» **What the task requires**
The expected output is an exact copy of the lines from the one containing "clientes? No fundo, o" to the final line below, minus any pictures.
━━━━━ Task data
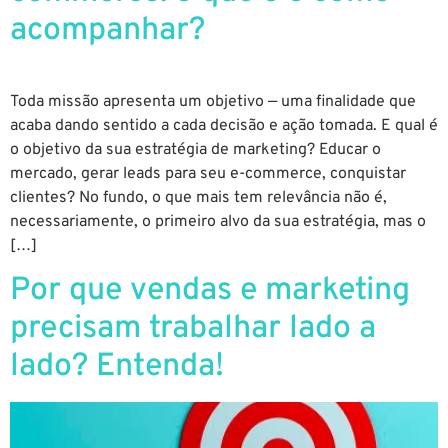
acompanhar?
Toda missão apresenta um objetivo — uma finalidade que
acaba dando sentido a cada decisão e ação tomada. E qual é
o objetivo da sua estratégia de marketing? Educar o
mercado, gerar leads para seu e-commerce, conquistar
clientes? No fundo, o que mais tem relevância não é,
necessariamente, o primeiro alvo da sua estratégia, mas o
[…]
Por que vendas e marketing
precisam trabalhar lado a
lado? Entenda!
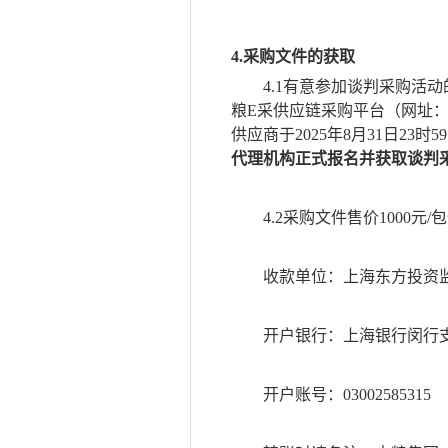
4.采购文件的获取
4.1有意参加谈判采购活
粮
E采供应链采购平台（网址
供应商于
2025
年
8
月
31
日
23
时
59
代理机构正式报名并获取谈判
4.2采购文件售价
1000
元
/
收款单位：上海东方投资
开户银行：上海银行闵行
开户账号：
03002585315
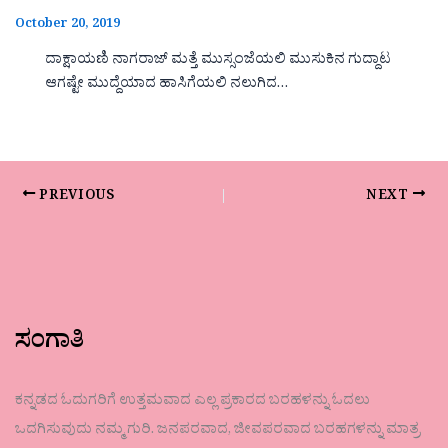
October 20, 2019
ದಾಕ್ಷಾಯಣಿ ನಾಗರಾಜ್ ಮತ್ತೆ ಮುಸ್ಸಂಜೆಯಲಿ ಮುಸುಕಿನ ಗುದ್ದಾಟ
ಆಗಷ್ಟೇ ಮುದ್ದೆಯಾದ ಹಾಸಿಗೆಯಲಿ ನಲುಗಿದ…
PREVIOUS
NEXT
ಸಂಗಾತಿ
ಕನ್ನಡದ ಓದುಗರಿಗೆ ಉತ್ತಮವಾದ ಎಲ್ಲ ಪ್ರಕಾರದ ಬರಹಳನ್ನು ಓದಲು
ಒದಗಿಸುವುದು ನಮ್ಮ ಗುರಿ. ಜನಪರವಾದ, ಜೀವಪರವಾದ ಬರಹಗಳನ್ನು ಮಾತ್ರ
━━━━━━━━━━
» **Written response**
clientes? No fundo, o que mais tem relevância não é,
necessariamente, o primeiro alvo da sua estratégia, mas o
[…]
Por que vendas e marketing
precisam trabalhar lado a
lado? Entenda!
4.采购文件的获取
4.1有意参加谈判采购活
粮
E采供应链采购平台（网址
供应商于
2025
年
8
月
31
日
23
时
59
代理机构正式报名并获取谈判
4.2采购文件售价
1000
元
/
收款单位：上海东方投资
开户银行：上海银行闵行
开户账号：
03002585315
October 20, 2019
ದಾಕ್ಷಾಯಣಿ ನಾಗರಾಜ್ ಮತ್ತೆ ಮುಸ್ಸಂಜೆಯಲಿ ಮುಸುಕಿನ ಗುದ್ದಾಟ
ಆಗಷ್ಟೇ ಮುದ್ದೆಯಾದ ಹಾಸಿಗೆಯಲಿ ನಲುಗಿದ…
PREVIOUS
NEXT
ಸಂಗಾತಿ
ಕನ್ನಡದ ಓದುಗರಿಗೆ ಉತ್ತಮವಾದ ಎಲ್ಲ ಪ್ರಕಾರದ ಬರಹಳನ್ನು ಓದಲು
ಒದಗಿಸುವುದು ನಮ್ಮ ಗುರಿ. ಜನಪರವಾದ, ಜೀವಪರವಾದ ಬರಹಗಳನ್ನು ಮಾತ್ರ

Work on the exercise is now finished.